- [TASK] Print the records exactly as written, and let no picture into the answer.

____

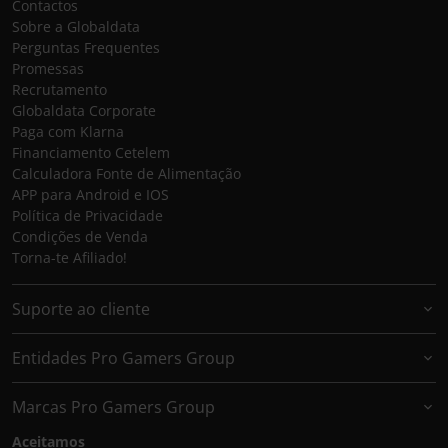
Contactos
Sobre a Globaldata
Perguntas Frequentes
Promessas
Recrutamento
Globaldata Corporate
Paga com Klarna
Financiamento Cetelem
Calculadora Fonte de Alimentação
APP para Android e IOS
Política de Privacidade
Condições de Venda
Torna-te Afiliado!
Suporte ao cliente
Entidades Pro Gamers Group
Marcas Pro Gamers Group
Aceitamos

____

- [SOLUTION TO THIS EXERCISE]
Contactos
Sobre a Globaldata
Perguntas Frequentes
Promessas
Recrutamento
Globaldata Corporate
Paga com Klarna
Financiamento Cetelem
Calculadora Fonte de Alimentação
APP para Android e IOS
Política de Privacidade
Condições de Venda
Torna-te Afiliado!
Suporte ao cliente
Entidades Pro Gamers Group
Marcas Pro Gamers Group
Aceitamos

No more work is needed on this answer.